「役所の担当者」にすら話せない地方がある

ひきこもる子の存在を知られたくないと思うと、親自身の行動範囲も狭くなりがちだ。ひきこもる子をもつ母親は、友人とのお茶飲み会に参加したくても、子どもの話題が出たら対応に困るので、足が遠のくという。同じような経験をもつ家族同士であれば、気負わずに子どものことを話せるという人は多い。ただ、家族のグループに参加する親たちは、グループ以外の場では、我が子のことを話すのがいかに難しいかを吐露している。「数十年にわたって子どものひきこもり状態について悩み、各地の専門家を訪ねて相談したが、地元の知り合いには決して我が子のことを打ち明けることができなかった」と語る人もいる。
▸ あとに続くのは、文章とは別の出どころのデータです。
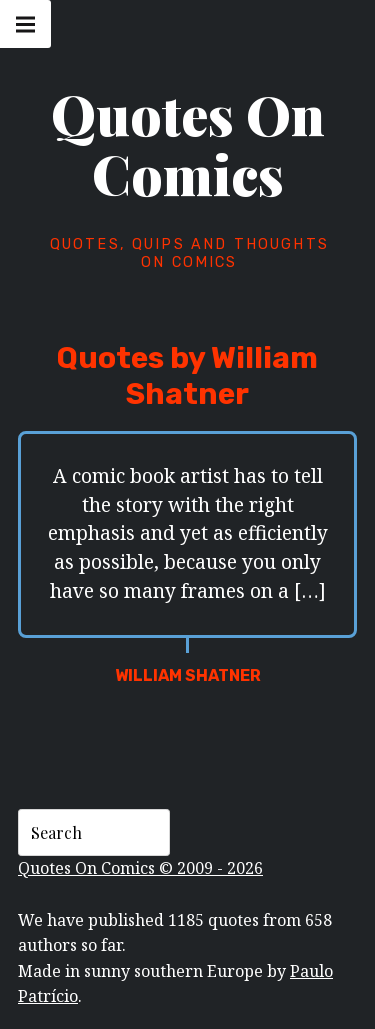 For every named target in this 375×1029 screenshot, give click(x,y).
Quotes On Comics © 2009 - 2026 (140, 868)
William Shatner (188, 675)
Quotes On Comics (188, 144)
一概にはいえないが、地方のほうが、都市部に比べて人付き合いが濃密で、家族の話をうかつにできないという話を聞く。役所へ相談に行こうにも、窓口担当者が顔見知りで、身内の話などできるわけがないと感じるというのだ。

こうしてひきこもりの課題は家庭の内側に閉ざされていく。

支援が先延ばしにされてきたという現実

幾重もの壁を乗り越え、家庭内の問題をやっと外に出したとしても、支援の窓口での相談がうまく進まなかったというエピソードも、家族会の調査では多く語られている。

支援者の側からみた問題解決の難しさについては本書でも触れているが、家族側からみた相談の困難さについてここで紹介しておこう。

40歳以上の例では、「家族が仕事などに忙しく本人の課題を相談に行くのが遅れた」「家族自身に状況を変えることへの不安や抵抗感があった」「支援の途絶に関連して窓口や相談への失望感があった」という声が聞かれる。「支援の途絶」とは家族が開始した相談が、何らかの理由で途切れることを指すが、家族会の調査では26事例みられた。

「初回相談で話したことが引き継がれていないので、何度も同じ話をしなくてはならない。やっと相談が軌道に乗ったと思ったら、担当者が異動になった」
「『何かあったらまた来てください」の繰り返しで、通い続けても役に立つアドバイスが得られない」

ひきこもる人への支援には、長期的な関わりや、本人や家族についての多角的な情報収集が必要になる。しかし、ただちに対応すべき大きな問題(暴力や自殺企図など)が起こっていないことを理由に、本格的な支援を先延ばしにするような対応が、特に過去には多かったことは否めない。